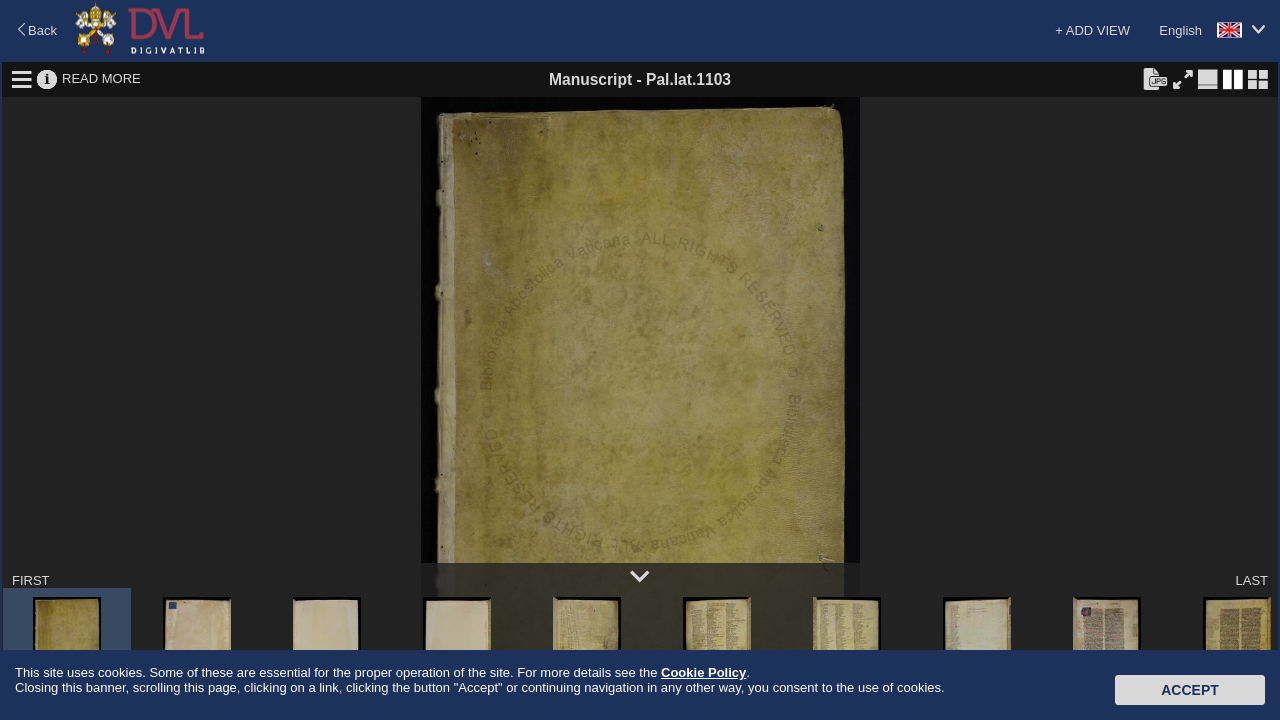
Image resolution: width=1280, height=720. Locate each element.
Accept (1190, 690)
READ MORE (101, 78)
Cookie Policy (703, 672)
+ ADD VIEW (1092, 30)
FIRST (31, 580)
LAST (1251, 580)
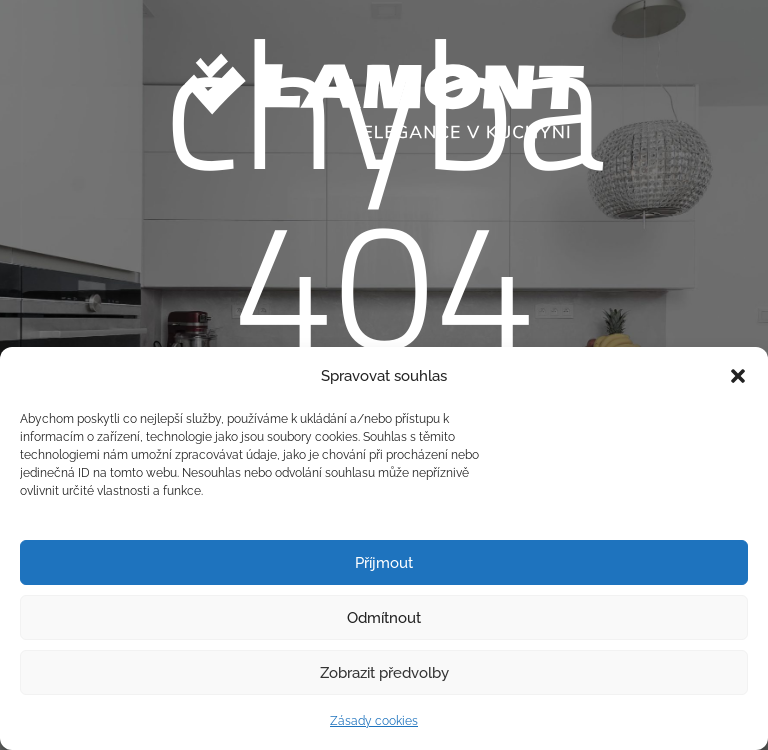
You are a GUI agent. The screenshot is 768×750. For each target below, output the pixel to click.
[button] (738, 376)
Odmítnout (384, 618)
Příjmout (384, 563)
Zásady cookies (374, 721)
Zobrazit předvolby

● Problem statement
Pick out all lines from the data above in which the word "each" appears.

● Solution below
Image resolution: width=1280, height=720. Locate each element.
You are a GUI agent. The screenshot is 768×750. For each target below, output the pixel to click.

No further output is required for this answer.